To maintain the long life of your commercial coffee brewer you should regularly descale it to clean out lime deposits that build up in your brewer. If you have hard water its even more important as scale deposits can build up quickly. Common symptoms of a brewer that has excessive scale build up in the tank is spitting and steaming. Regular descaling of your brewer will keep it operating properly and making great coffee.
These instructions are for typical pourover, such as the Bunn VP17-3 and Curtis Café 2 brewers, or automatic with pourover backup commercial coffee brewers, such as the Bunn CWTF-3 or Newco NK-PPAF brewers.
Bunn VP17-3 Inline 3 Warmer Pourover Decanter Coffee Brewer
Leave the machine plugged in and if automatic leave it connected to the water line. If you have hard water you should consider deliming about every 3 months. A lime scale inhibiting water filter system can reduce the need to delime your brewer.
Slide the empty brew funnel into the machine and place an empty glass carafe or airpot under the brew funnel. Open the lid of the brewer and pour one quart of vinegar into the reservoir and close the lid.
The vinegar will force the water that is already in the brewer out into the carafe. Let the vinegar sit for about 2 hours to dissolve the mineral deposits in the tank.
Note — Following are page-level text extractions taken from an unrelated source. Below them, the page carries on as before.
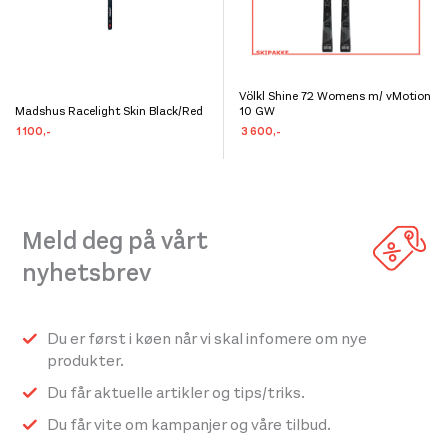
Völkl Shine 72 Womens m/ vMotion
Dette
Madshus Racelight Skin Black/Red
10 GW
Dette
produktet
1 100
,-
3 600
,-
produktet
har
har
flere
flere
varianter.
varianter.
Meld deg på vårt
Alternativene
Alternativene
kan
nyhetsbrev
kan
velges
velges
på
på
Du er først i køen når vi skal infomere om nye
produktsiden
produktsiden
produkter.
Du får aktuelle artikler og tips/triks.
Du får vite om kampanjer og våre tilbud.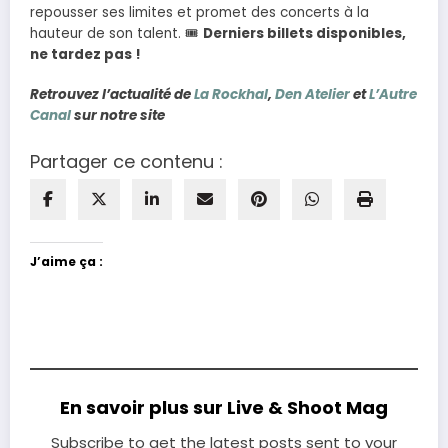
repousser ses limites et promet des concerts à la
hauteur de son talent. 🎟
Derniers billets disponibles,
ne tardez pas !
Retrouvez l’actualité de
La Rockhal
,
Den Atelier
et
L’Autre
Canal
sur notre site
Partager ce contenu :
J’aime ça :
En savoir plus sur Live & Shoot Mag
Subscribe to get the latest posts sent to your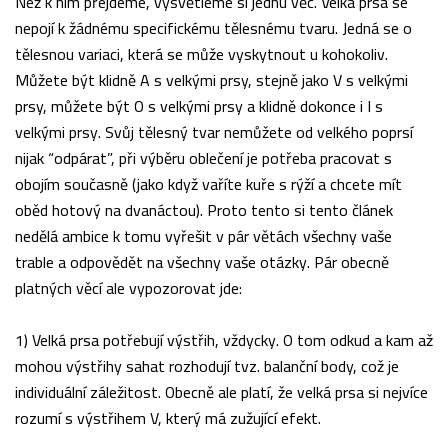
Než k nim přejdeme, vysvětleme si jednu věc. Velká prsa se
nepojí k žádnému specifickému tělesnému tvaru. Jedná se o
tělesnou variaci, která se může vyskytnout u kohokoliv.
Můžete být klidně A s velkými prsy, stejně jako V s velkými
prsy, můžete být O s velkými prsy a klidně dokonce i I s
velkými prsy. Svůj tělesný tvar nemůžete od velkého poprsí
nijak “odpárat”, při výběru oblečení je potřeba pracovat s
obojím současně (jako když vaříte kuře s rýží a chcete mít
oběd hotový na dvanáctou). Proto tento si tento článek
nedělá ambice k tomu vyřešit v pár větách všechny vaše
trable a odpovědět na všechny vaše otázky. Pár obecně
platných věcí ale vypozorovat jde:
1) Velká prsa potřebují výstřih, vždycky. O tom odkud a kam až
mohou výstřihy sahat rozhodují tvz. balanční body, což je
individuální záležitost. Obecně ale platí, že velká prsa si nejvíce
rozumí s výstřihem V, který má zužující efekt.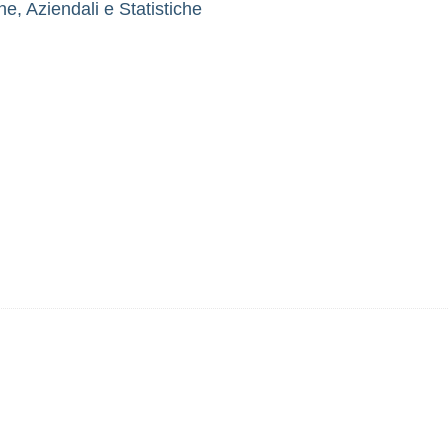
, Aziendali e Statistiche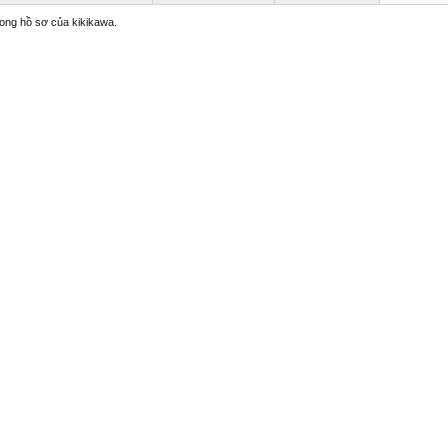
trong hồ sơ của kikikawa.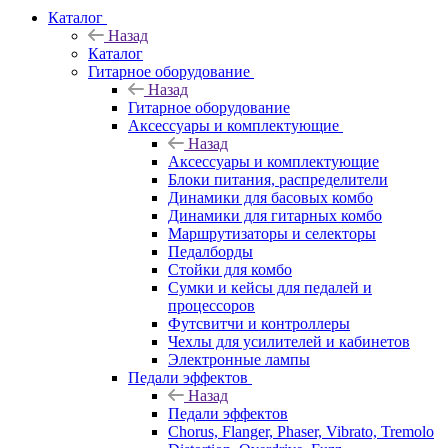
Каталог
Назад
Каталог
Гитарное оборудование
Назад
Гитарное оборудование
Аксессуары и комплектующие
Назад
Аксессуары и комплектующие
Блоки питания, распределители
Динамики для басовых комбо
Динамики для гитарных комбо
Маршрутизаторы и селекторы
Педалборды
Стойки для комбо
Сумки и кейсы для педалей и
процессоров
Футсвитчи и контроллеры
Чехлы для усилителей и кабинетов
Электронные лампы
Педали эффектов
Назад
Педали эффектов
Chorus, Flanger, Phaser, Vibrato, Tremolo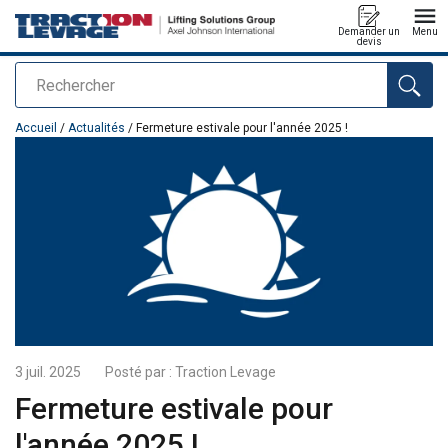
Demander un
Menu
devis
Rechercher
Ajouté au panier
Accueil
/
Actualités
/ Fermeture estivale pour l'année 2025 !
3 juil. 2025
Posté par :
Traction Levage
Fermeture estivale pour
l'année 2025 !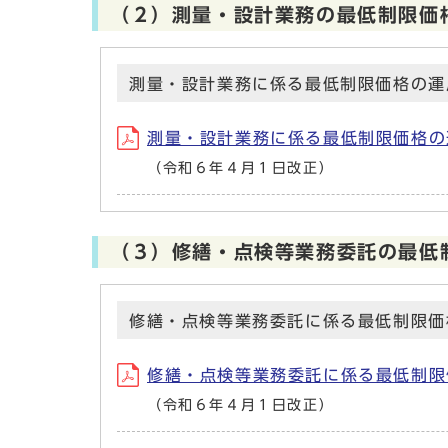
（２）測量・設計業務の最低制限価
測量・設計業務に係る最低制限価格の運
測量・設計業務に係る最低制限価格の
（令和６年４月１日改正）
（３）修繕・点検等業務委託の最低
修繕・点検等業務委託に係る最低制限価
修繕・点検等業務委託に係る最低制限
（令和６年４月１日改正）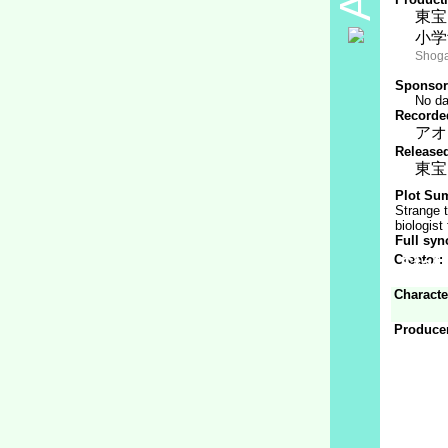
東宝
小学
Shoga
Sponsor
No da
Recorded
アオ
Released
東宝
Plot Su
Strange t
biologist
Full syn
Creator:
Staff
Characte
Produce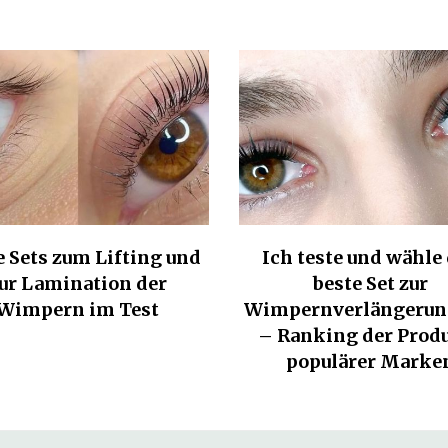
e Sets zum Lifting und
Ich teste und wähle
ur Lamination der
beste Set zur
Wimpern im Test
Wimpernverlängerun
– Ranking der Prod
populärer Marke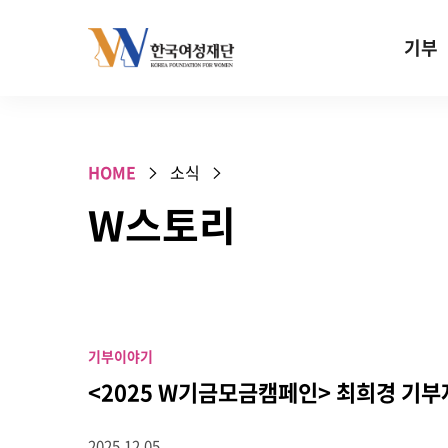
Skip to content
기부
기부안내
성평등 기
HOME
소식
W기금
W스토리
SOS 기
건강지원기
고사리손 
기업기부
기부이야기
특별기념일 
<2025 W기금모금캠페인> 최희경 기부
2025.12.05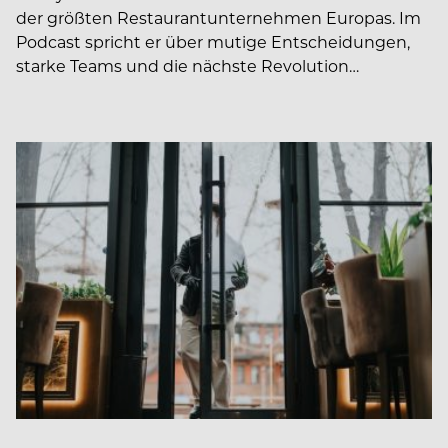
der größten Restaurantunternehmen Europas. Im
Podcast spricht er über mutige Entscheidungen,
starke Teams und die nächste Revolution…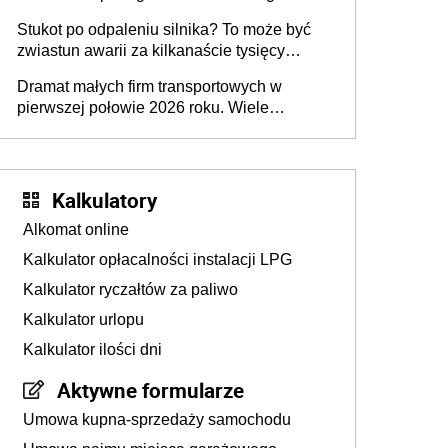
Stukot po odpaleniu silnika? To może być
zwiastun awarii za kilkanaście tysięcy
złotych
Dramat małych firm transportowych w
pierwszej połowie 2026 roku. Wiele
zakończy działalność
Kalkulatory
Alkomat online
Kalkulator opłacalności instalacji LPG
Kalkulator ryczałtów za paliwo
Kalkulator urlopu
Kalkulator ilości dni
Aktywne formularze
Umowa kupna-sprzedaży samochodu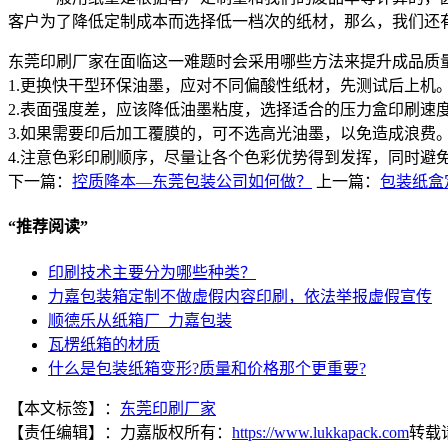
客户为了降低定制成本而选择低一档次的纸材，那么，我们还
东莞印刷厂家在面临这一难题时会采用哪些方法来提升成品质
1.更换快干型环保油墨，应对不同偏酸性纸材，先测试后上机
2.表面强度差，应该降低油墨粘度，选择适合的压力盒印刷速
3.如果需要印后加工覆膜的，可不选高光油墨，以免造成浪费
4.注意色彩印刷顺序，尽量让各个色彩优势得到发挥，同时避
下一篇：
控质降本—东莞包装公司如何做？
上一篇：
包装纸盒
“
推荐阅读
”
印刷技术主要分为哪些种类？
力嘉包装箱定制不做虚假内容印刷，依法举报虚假宣传
顺德乐从纸箱厂_力嘉包装
瓦楞纸箱的材质
什么是包装纸箱变形?质量和价格那个更重要?
【本文标签】：
东莞印刷厂家
【责任编辑】：
力嘉
版权所有：
https://www.lukkapack.com
转载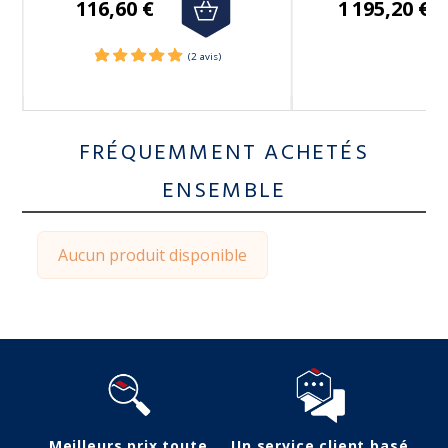
116,60 €
1 195,20 €
FRÉQUEMMENT ACHETÉS
ENSEMBLE
Aucun produit disponible
Meilleurs prix toute
Un service client basé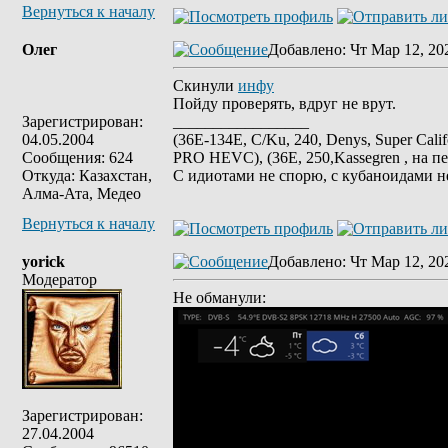
Вернуться к началу
Олег
Добавлено
: Чт Мар 12, 20
Скинули
инфу
Пойду проверять, вдруг не врут.
Зарегистрирован:
_________________
04.05.2004
(36E-134E, C/Ku, 240, Denys, Super Cali
Сообщения: 624
PRO HEVC), (36E, 250,Kassegren , на пе
Откуда: Казахстан,
С идиотами не спорю, с кубаноидами н
Алма-Ата, Медео
Вернуться к началу
yorick
Добавлено
: Чт Мар 12, 20
Модератор
Не обманули:
Зарегистрирован:
27.04.2004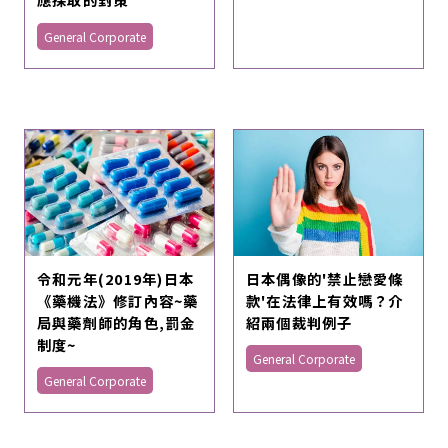
General Corporate
令和元年(2019年)日本
日本偶像的'禁止戀愛條
《藥機法》修訂內容~藥
款'在法律上有效嗎？介
局與藥劑師的角色,罰金
紹兩個裁判例子
制度~
General Corporate
General Corporate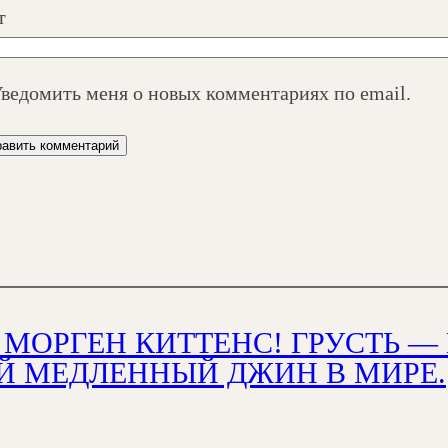
т
ведомить меня о новых комментариях по email.
 МОРГЕН КИТТЕНС! ГРУСТЬ — 
 МЕДЛЕННЫЙ ДЖИН В МИРЕ.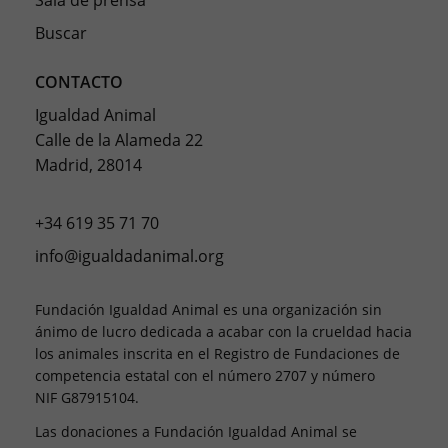
Sala de prensa
Buscar
CONTACTO
Igualdad Animal
Calle de la Alameda 22
Madrid, 28014
+34 619 35 71 70
info@igualdadanimal.org
Fundación Igualdad Animal es una organización sin
ánimo de lucro dedicada a acabar con la crueldad hacia
los animales inscrita en el Registro de Fundaciones de
competencia estatal con el número 2707 y número
NIF G87915104.
Las donaciones a Fundación Igualdad Animal se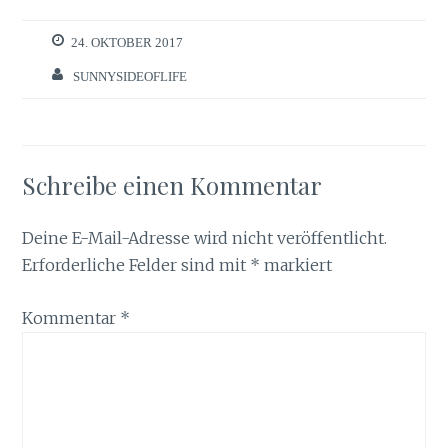
24. OKTOBER 2017
SUNNYSIDEOFLIFE
Schreibe einen Kommentar
Deine E-Mail-Adresse wird nicht veröffentlicht.
Erforderliche Felder sind mit
*
markiert
Kommentar
*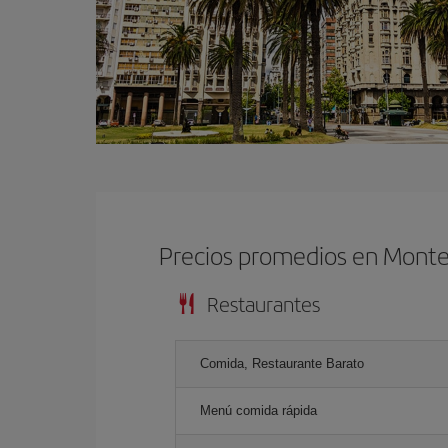
Precios promedios en Mont
Restaurantes
Comida, Restaurante Barato
Menú comida rápida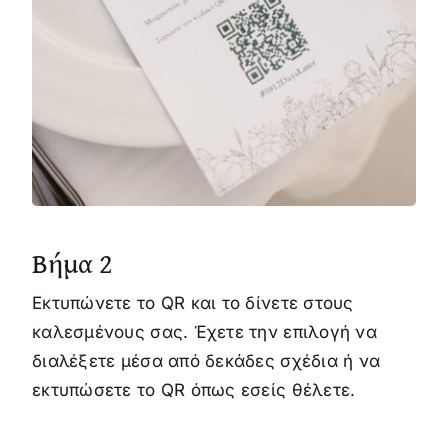
Βήμα 2
Εκτυπώνετε το QR και το δίνετε στους
καλεσμένους σας. Έχετε την επιλογή να
διαλέξετε μέσα από δεκάδες σχέδια ή να
εκτυπώσετε το QR όπως εσείς θέλετε.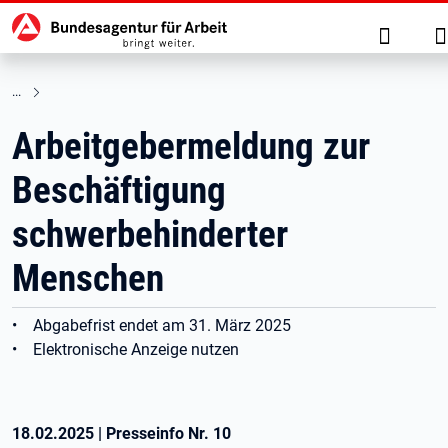
Hauptnavigation
zu den Hauptinhalten springen
Suche
A
Arbeitgebermeldung zur
Beschäftigung
schwerbehinderter
Menschen
• Abgabefrist endet am 31. März 2025
• Elektronische Anzeige nutzen
18.02.2025
|
Presseinfo Nr.
10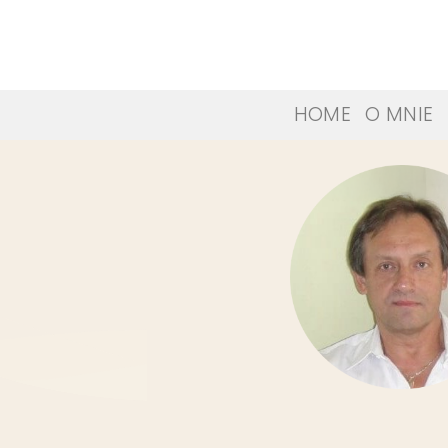
Skip
to
content
HOME
O MNIE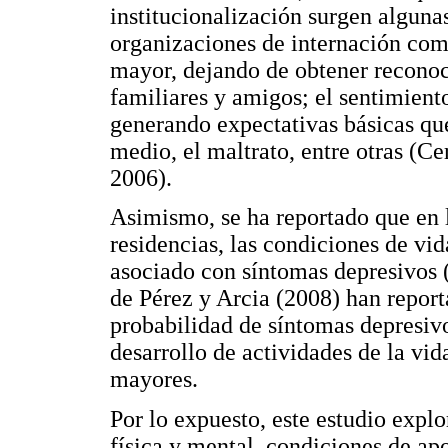
institucionalización surgen algunas
organizaciones de internación com
mayor, dejando de obtener reconoc
familiares y amigos; el sentimiento
generando expectativas básicas qu
medio, el maltrato, entre otras 
2006).
Asimismo, se ha reportado que en 
residencias, las condiciones de vid
asociado con síntomas depresivos (
de Pérez y Arcia (2008) han repor
probabilidad de síntomas depresivos
desarrollo de actividades de la vid
mayores.
Por lo expuesto, este estudio expl
física y mental, condiciones de apo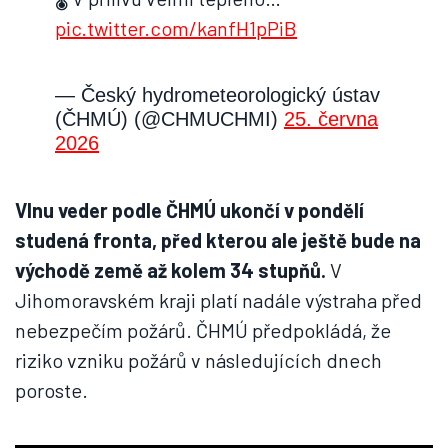
pic.twitter.com/kanfH1pPiB
— Český hydrometeorologický ústav
(ČHMÚ) (@CHMUCHMI)
25. června
2026
Vlnu veder podle ČHMÚ ukončí v pondělí
studená fronta, před kterou ale ještě bude na
východě země až kolem 34 stupňů.
V
Jihomoravském kraji platí nadále výstraha před
nebezpečím požárů. ČHMÚ předpokládá, že
riziko vzniku požárů v následujících dnech
poroste.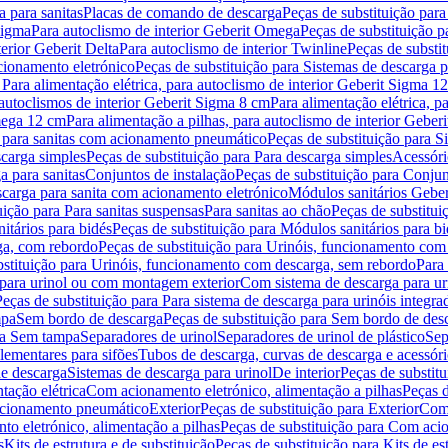
 para sanitas
Placas de comando de descarga
Peças de substituição par
Sigma
Para autoclismo de interior Geberit Omega
Peças de substituição p
terior Geberit Delta
Para autoclismo de interior Twinline
Peças de substit
cionamento eletrónico
Peças de substituição para Sistemas de descarga 
 Para alimentação elétrica, para autoclismo de interior Geberit Sigma 1
 autoclismos de interior Geberit Sigma 8 cm
Para alimentação elétrica, 
Omega 12 cm
Para alimentação a pilhas, para autoclismo de interior Gebe
 para sanitas com acionamento pneumático
Peças de substituição para 
scarga simples
Peças de substituição para Para descarga simples
Acessóri
a para sanitas
Conjuntos de instalação
Peças de substituição para Conjun
escarga para sanita com acionamento eletrónico
Módulos sanitários Geber
uição para Para sanitas suspensas
Para sanitas ao chão
Peças de substitui
itários para bidés
Peças de substituição para Módulos sanitários para bi
ga, com rebordo
Peças de substituição para Urinóis, funcionamento com
bstituição para Urinóis, funcionamento com descarga, sem rebordo
Para
 para urinol ou com montagem exterior
Com sistema de descarga para ur
Peças de substituição para Para sistema de descarga para urinóis integra
mpa
Sem bordo de descarga
Peças de substituição para Sem bordo de des
ara Sem tampa
Separadores de urinol
Separadores de urinol de plástico
Sep
lementares para sifões
Tubos de descarga, curvas de descarga e acessóri
de descarga
Sistemas de descarga para urinol
De interior
Peças de substitu
tação elétrica
Com acionamento eletrónico, alimentação a pilhas
Peças d
acionamento pneumático
Exterior
Peças de substituição para Exterior
Com 
o eletrónico, alimentação a pilhas
Peças de substituição para Com acio
s
Kits de estrutura e de substituição
Peças de substituição para Kits de est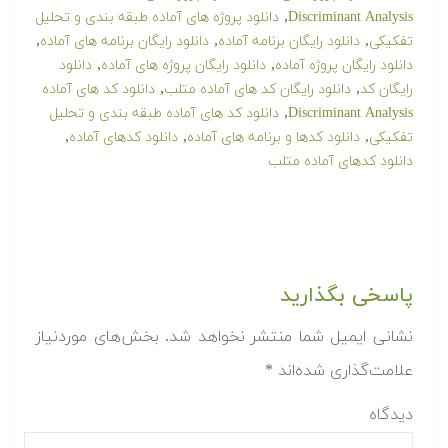
,
Discriminant Analysis
دانلود پروژه های آماده طبقه بندی و تحلیل
,
,
,
تفکیکی
دانلود رایگان برنامه آماده
دانلود رایگان برنامه های آماده
,
,
دانلود رایگان پروژه آماده
دانلود رایگان پروژه های آماده
دانلود
,
,
رایگان کد
دانلود رایگان کد های آماده متلب
دانلود کد های آماده
,
Discriminant Analysis
دانلود کد های آماده طبقه بندی و تحلیل
,
,
,
تفکیکی
دانلود کدها و برنامه های آماده
دانلود کدهای آماده
دانلود کدهای آماده متلب
پاسخی بگذارید
نشانی ایمیل شما منتشر نخواهد شد.
بخش‌های موردنیاز
علامت‌گذاری شده‌اند
*
دیدگاه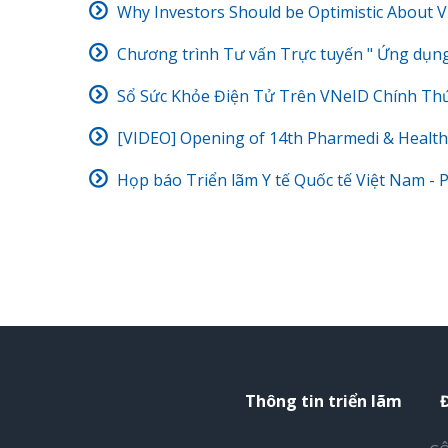
Why Investors Should be Optimistic About V
Chương trình Tư vấn Trực tuyến " Ứng dụng 
Sổ Sức Khỏe Điện Tử Trên VNeID Chính Thứ
[VIDEO] Opening of 14th Pharmedi & Health
Họp báo Triển lãm Y tế Quốc tế Việt Nam -
Thông tin triển lãm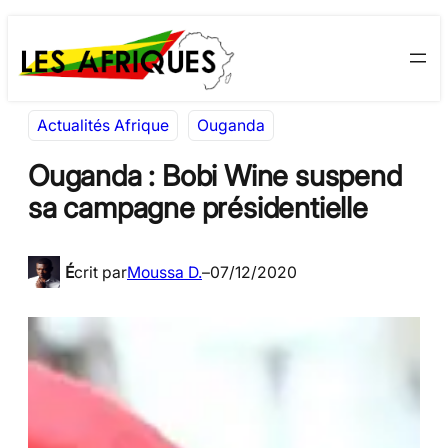
Aller
Skip
au
to
contenu
content
Actualités Afrique
Ouganda
Ouganda : Bobi Wine suspend
sa campagne présidentielle
É
crit par
Moussa D.
–
07/12/2020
After two hours, unplug the brewer and remove the brew funnel. Reach underneath the top part of the machine and twist the spray head off in a clockwise direction. Insert your flexible deliming spring into the sprayhead tube as far as it will go and work it back and forth a few times to dislodge any built up lime deposits in the spray head tube. Check the holes of the sprayhead and remove any mineral deposits and white flakes with a toothpick.
Pour a full carafe / airpot of cold water into the top of the machine and close the lid (or start a brew cycle for automatic brewers). The water will then start to flush the vinegar out from within the hot water tank. Put the carafe / airpot underneath to catch the water and vinegar solution. Do this at least ten times until the vinegar smell is gone.
An alternative method to flush the vinegar and water solution out of the brewer is to turn the brewer upside down over a sink (disconnect the water line for automatic brewers first) so the water and vinegar solution comes out of the spray head tube. Leave it upside down in the sink until no more water comes out. Turn it right side up and pour cold water into the top of the machine until water just starts coming out the spray head tube. Repeat turning it upside down and refilling it at least 3 times until the vinegar smell is gone.
Reinstall the spray head by twisting it into place in a counter clockwise direction. Be sure the tank is full of water then replace the brew funnel and plug the machine back in. Allow about a half hour for the water in the tank to heat back up to brewing temperature.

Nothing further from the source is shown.